Like most other recent HTC smartphones, the Droid DNA comes with Beats Audio functionality built-in. The Beats Audio software is supposed to make for a better listening experience while using headphones, but I can't say my music sounded any better with it turned on. Audio played through the phone's rear speaker can get distorted at higher volumes, so you're better off using headphones when listening to your jams.
The phone's large, crisp display is excellent for playing games or watching movies—but there are a few caveats. Buttons on games (and apps in general) tend to be tiny on the phone's high-resolution screen, which can make them extremely difficult to press. 1080p video files play back with no problems, but the Droid DNA's relatively minuscule 16GB of internal storage (12GB usable) will prevent you from loading the phone up with HD videos and taking full advantage of the screen. The phone doesn't support expandable storage, which means that you're stuck sharing that paltry amount between the operating system, apps, photos, and anything else you decide to load onto the handset. You can also use streaming and cloud storage services like Google Music to save some space, but that would require you to constantly use your data connection, which kills the battery quickly.
The Droid DNA's 8-megapixel camera takes impressive-looking photos, but the colors do tend to look a bit over-saturated at times. The camera has a back-illuminated sensor, which helps it perform better in low-light environments, and the camera flash is balanced enough that it doesn't completely wash out whatever you're taking a picture of.
The videos I recorded on the phone came out looking great, and the Droid DNA did a very good job at picking up voices and other audio while recording. One of the nice things about HTC's custom camera app is how it lets you take photos while you record video—something we've started to see on other phones like the Samsung Galaxy S III. It works in a pinch, and it helps ensure that you never miss a photo-worthy moment.
The 2.1-megapixel camera on the front of the phone is better than most front-facing cameras, but you probably won't want to use it for much outside of the occasional self-portrait or Google Hangout. The custom HTC Gallery app has some interesting features, such as the ability to pull photos from your Picasa, Flickr, and Facebook accounts, and it includes basic editing functions.

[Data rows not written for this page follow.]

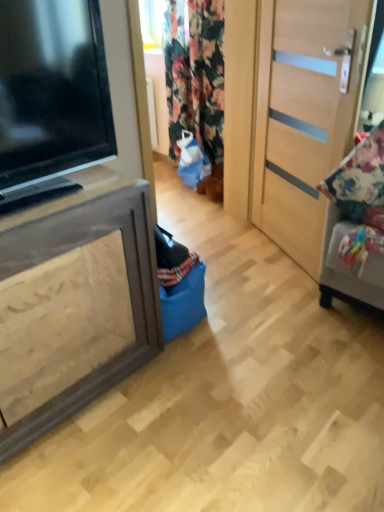 Identify the location of vacant space underneath black glossy television at left (from a real-world perspective). The height and width of the screenshot is (512, 384). (45, 184). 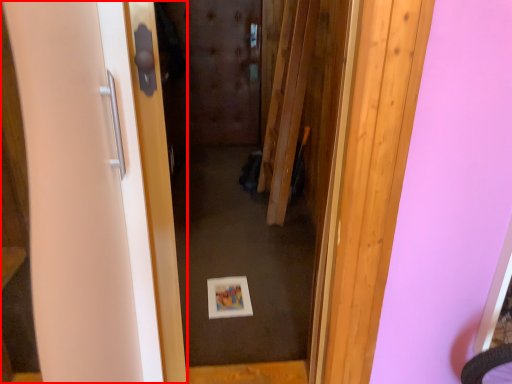 Question: From the image's perspective, considering the relative positions of door (annotated by the red box) and door in the image provided, where is door (annotated by the red box) located with respect to the staircase?

Choices:
 (A) below
 (B) above

Answer: (B) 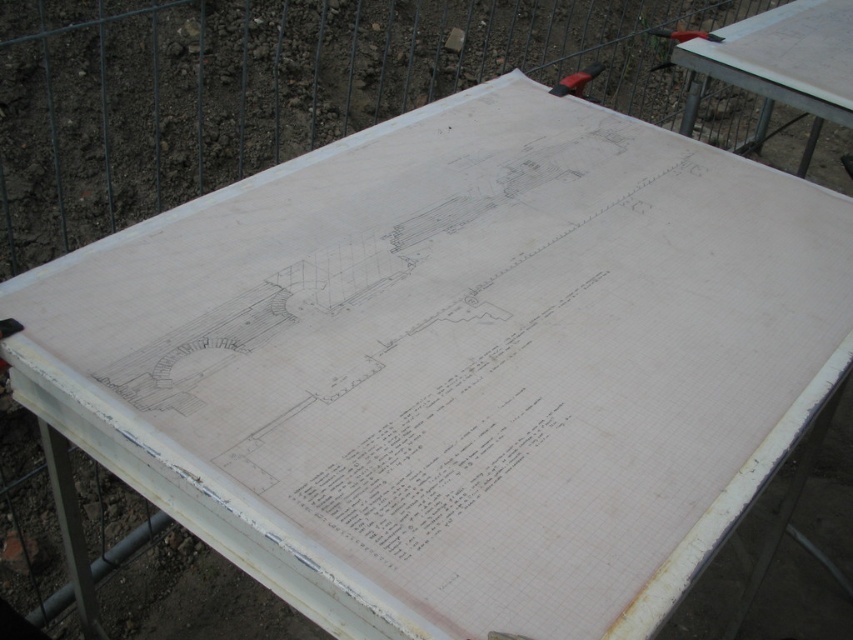 Question: Among these objects, which one is farthest from the camera?

Choices:
 (A) metallic red hammer at upper right
 (B) white paper at upper right

Answer: (A)

Question: Among these objects, which one is farthest from the camera?

Choices:
 (A) metallic red hammer at upper right
 (B) white paper at upper right

Answer: (A)

Question: Can you confirm if white paper at upper right is positioned above metallic red hammer at upper right?

Choices:
 (A) yes
 (B) no

Answer: (B)

Question: Considering the relative positions of white paper at upper right and metallic red hammer at upper right in the image provided, where is white paper at upper right located with respect to metallic red hammer at upper right?

Choices:
 (A) right
 (B) left

Answer: (A)

Question: Does white paper at upper right appear under metallic red hammer at upper right?

Choices:
 (A) yes
 (B) no

Answer: (A) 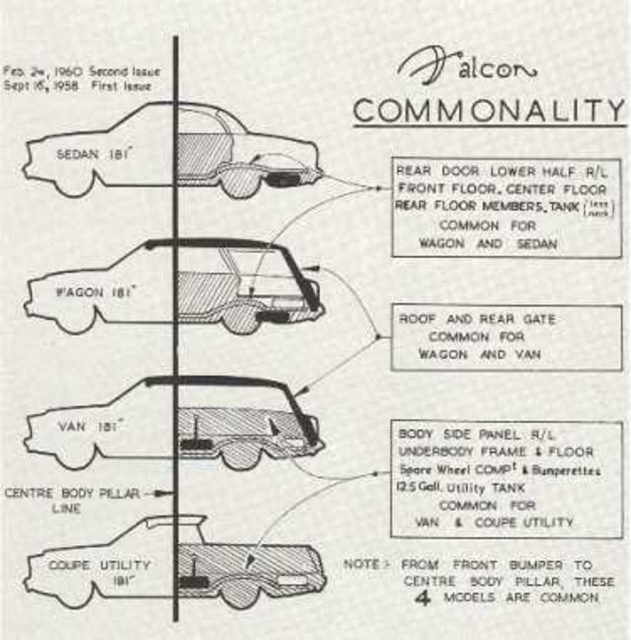 Which is more to the left, matte black wagon at center or matte black van at center?

From the viewer's perspective, matte black wagon at center appears more on the left side.

Who is more forward, (168, 256) or (78, 428)?

Point (78, 428) is more forward.

Is point (49, 284) farther from camera compared to point (184, 454)?

Yes.

Where is `matte black wagon at center`? matte black wagon at center is located at coordinates (242, 284).

Does point (121, 172) come farther from viewer compared to point (295, 397)?

No, (121, 172) is in front of (295, 397).

Is matte black sedan at upper left below matte black van at center?

No.

Is point (247, 157) in front of point (262, 451)?

No, (247, 157) is further to viewer.

Find the location of a particular element. Image resolution: width=631 pixels, height=640 pixels. matte black sedan at upper left is located at coordinates (107, 154).

Between point (304, 285) and point (167, 573), which one is positioned in front?

Positioned in front is point (167, 573).

Is matte black wagon at center to the right of matte black coupe utility at lower center from the viewer's perspective?

In fact, matte black wagon at center is to the left of matte black coupe utility at lower center.

Locate an element on the screen. matte black wagon at center is located at coordinates tap(242, 284).

Where is `matte black wagon at center`? Image resolution: width=631 pixels, height=640 pixels. matte black wagon at center is located at coordinates (242, 284). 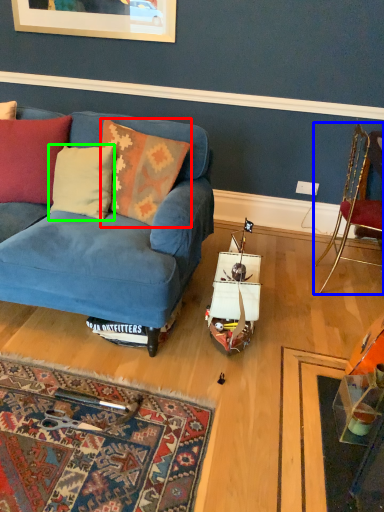 Question: Which object is positioned closest to pillow (highlighted by a red box)? Select from chair (highlighted by a blue box) and pillow (highlighted by a green box).

Choices:
 (A) chair
 (B) pillow

Answer: (B) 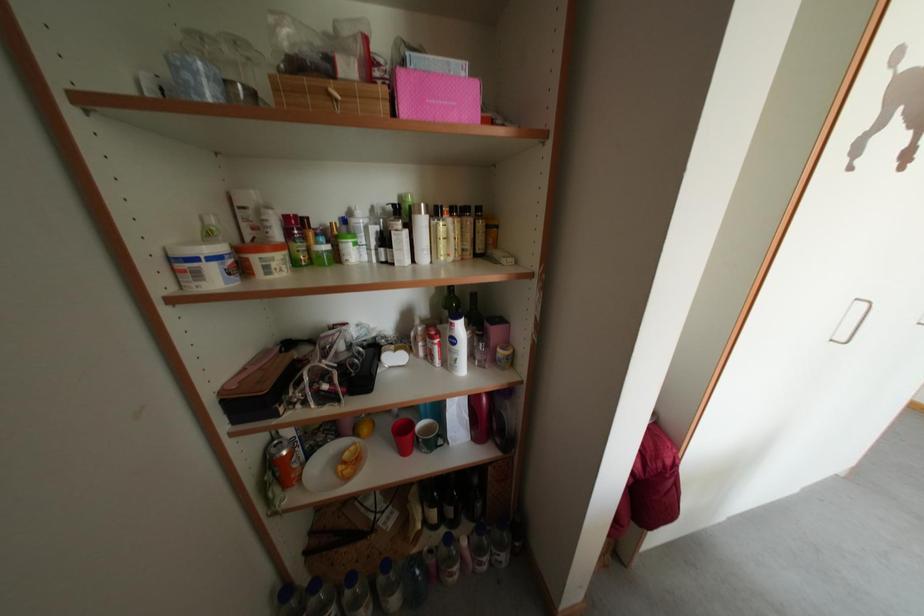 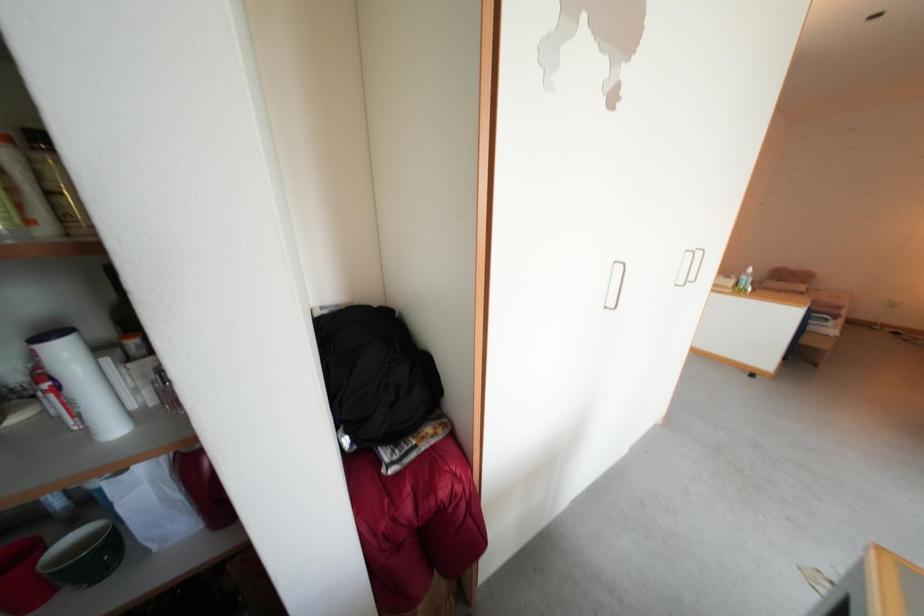 Question: The camera is either moving clockwise (left) or counter-clockwise (right) around the object. The first image is from the beginning of the video and the second image is from the end. Is the camera moving left or right when shooting the video?

Choices:
 (A) Left
 (B) Right

Answer: (A)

Overall, I was quite impressed with the camera and camera software on the Droid DNA. While it's not as good as a standalone point-and-shoot camera, the Droid DNA will be more then adequate for your everyday photo and video needs.
The Droid DNA is an excellent Android smartphone that's held back by subpar battery life, a lack of expandable storage, and an overabundance of bloatware. But, even with these problems, the phone is still one of the best smartphones Verizon has to offer. If you crave raw power and bleeding-edge specs, then the Droid DNA is for you. However, if you're looking for something closer to stock Android on a phone you won't have to charge every day, then I recommend checking out the Motorola Droid Razr Maxx HD instead.